7th Cir / Class Action

Replacement Vehicle Taxes and Fees Not Compulsory in a Total-Loss Claim

The Seveth Circuit Court of Appeals, in an opinion written by Chief Justice Sykes, applying Illinois law, affirmed the District Court’s dismissal of a proposed class action suit against Geico Casualty Company (“Geico”) for breach of contract finding that neither the underlying policy nor the Illinois Insurance Code requires payment of replacement vehicle tax and fees for a total-loss claim.

Plaintiff, Nathan Sigler, totaled his car in an accident and subsequently filed a claim with his car insurance company, Geico, for the loss. Geico’s adjuster determined the car to be a total loss and determined the base value of the car to be $3,151.95. Geico paid Sigler the base value less Sigler’s $500 deductible. Sigler contended that he was also entitled to sales tax and title and transfer fees for a replacement vehicle, even though he had not incurred those costs. He claimed that such costs are “always” part of “replacement cost” in a total-loss claim. Sigler filed suit in the Central District of Illinois proposing to represent a class of policyholders on a breach-of-contract claim against Geico for “systematically underpaying its insureds.”

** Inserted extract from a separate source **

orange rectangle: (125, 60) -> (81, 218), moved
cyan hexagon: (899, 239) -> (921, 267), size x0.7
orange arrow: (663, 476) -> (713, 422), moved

Geico moved to dismiss for failure to state a claim. According to Geico, the “policy’s coverage provisions could [not] reasonably be interpreted as a promise to reimburse Sigler for vehicle-replacement costs that he had not incurred.” Geico also argued that the Illinois Insurance Code, incorporated into the policy as a matter of law, required reimbursement “only if the insured ha[d] purchased or leased a replacement vehicle and can document that he paid taxes and transfer fees.” Sigler failed to prove that he leased or purchased another vehicle, thereby obviating any possible need for Geico to pay tax-related expenses and fees.

Judge Mihm of the District Court granted Geico’s motion to dismiss and gave Sigler the opportunity to file a second amended complaint, provided there was a “good faith basis.” When the deadline passed without a filing, Judge Mihm entered final judgment in favor of Geico. Sigler appealed.

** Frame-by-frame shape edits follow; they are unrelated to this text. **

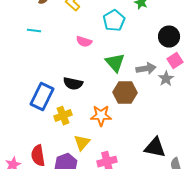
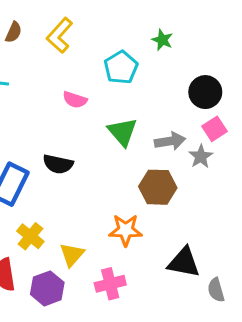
brown hexagon: (125, 93) -> (158, 187), moved
yellow cross: (63, 116) -> (30, 236), moved, turned -30
orange star: (101, 116) -> (126, 230), moved

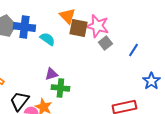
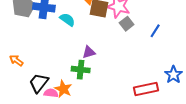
purple triangle: (51, 74) -> (89, 52), moved
blue star: (151, 81) -> (173, 75), moved

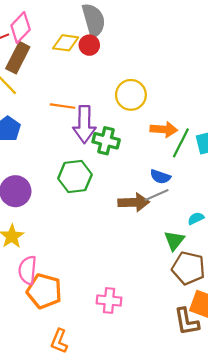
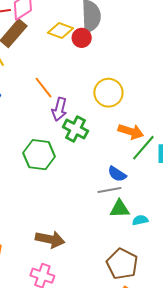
orange line: (63, 106) -> (43, 88), turned 30
purple arrow: (84, 124) -> (59, 109), size x0.7
brown arrow: (134, 202) -> (50, 239), moved
green triangle: (174, 241) -> (120, 209), moved, turned 35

The Seventh Circuit affirmed the District Court’s ruling. The Seventh Circuit agreed with Geico that the insurance policy could not be reasonably interpreted as requiring it to reimburse Sigler for vehicle-replacement costs that he had not incurred. “[T]he coverage-granting language says only that [Geico] will pay for the ‘collision loss to the owned or non-owned auto,’ with ‘loss’ defined as ‘direct and accidental loss of or damage to’ an insured vehicle or ‘[o]ther insured property.’”

Geico’s “Limit of Liability” places a ceiling on its payment obligation: “The limit of our liability for loss … [i]s the actual cash value of the property at the time of the loss. ‘Actual cash value’ is defined as ‘the replacement cost of the auto or property less depreciation or betterment.’” The policy did not define “replacement cost.” The Seventh Circuit was unpersuaded by Sigler’s argument that because one cannot replace their car without paying sales tax, Geico must pay him for the necessary expense even if he had not purchased a new car.

The Seventh Circuit categorically rejected Sigler’s assertion, noting that his argument “misconstrues a limitation on liability as a promise to pay…. Sigler mistakes a liability ceiling for a floor. The ‘Limit of Liability’ section of the policy doesn’t promise to pay these costs regardless of whether the insured incurs them; it simply describes the most that [Geico] will pay in the event of a covered loss.”

The Seventh Circuit likewise rejected Sigler’s argument that because Geico cannot point to unambiguous language that excludes coverage for these costs, the policy should be interpreted in favor of coverage. Justice Sykes wrote: “That gets things backward. Analysis of exclusions does not come into play unless these costs are encompassed within [Geico]’s basic coverage grant in the first instance; an insurance policy does not need to exclude coverage for something that it does not cover to begin with.”

Finally, the Seventh Circuit found that even if Siegler had submitted proof of loss related to taxes and fees, under the Illinois Insurance Code, for a total-loss claim, an insurer may pay sales tax and title and tag transfer fees, but it is not required to do so. A “straightforward reading of Geico’s policy and the incorporated regulation defeats Sigler’s claim[.]” Sigler v. Geico Casualty Co., No. 19-2272 (7th Cir. July 24, 2020).